Exercise requirements >> Start at the line below containing "Veterinarian at Wellness Pet Care Center, he" and stop at the line containing "Pet, Dr. Thompson shares evidence-based". Repeat every line of that stretch exactly, and nothing outside it.

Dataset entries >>
──────

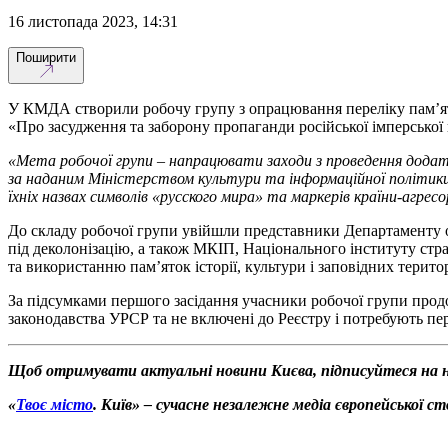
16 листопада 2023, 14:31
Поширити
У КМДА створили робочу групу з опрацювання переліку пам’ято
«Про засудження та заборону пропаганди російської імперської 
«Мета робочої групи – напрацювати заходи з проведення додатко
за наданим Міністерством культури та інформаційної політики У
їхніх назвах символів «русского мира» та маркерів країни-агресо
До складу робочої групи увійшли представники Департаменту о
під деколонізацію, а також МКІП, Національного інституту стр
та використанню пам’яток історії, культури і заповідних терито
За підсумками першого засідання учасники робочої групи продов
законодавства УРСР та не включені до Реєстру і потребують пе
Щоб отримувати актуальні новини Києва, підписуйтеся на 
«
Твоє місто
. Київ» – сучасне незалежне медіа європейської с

──────

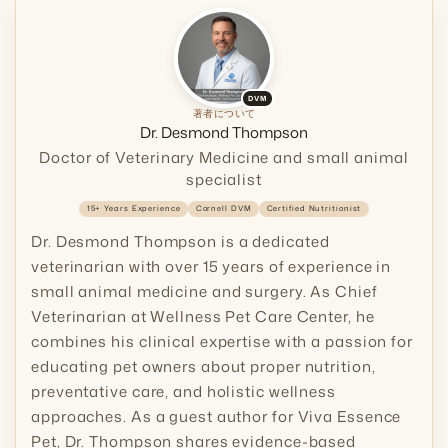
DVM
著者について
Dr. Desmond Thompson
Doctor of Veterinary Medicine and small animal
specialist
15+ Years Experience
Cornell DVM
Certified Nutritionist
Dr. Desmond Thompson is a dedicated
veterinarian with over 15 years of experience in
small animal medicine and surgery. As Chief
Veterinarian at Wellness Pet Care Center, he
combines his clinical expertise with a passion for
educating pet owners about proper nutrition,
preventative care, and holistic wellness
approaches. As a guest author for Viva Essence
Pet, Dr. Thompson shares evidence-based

──────

Response to this exercise >>
Veterinarian at Wellness Pet Care Center, he
combines his clinical expertise with a passion for
educating pet owners about proper nutrition,
preventative care, and holistic wellness
approaches. As a guest author for Viva Essence
Pet, Dr. Thompson shares evidence-based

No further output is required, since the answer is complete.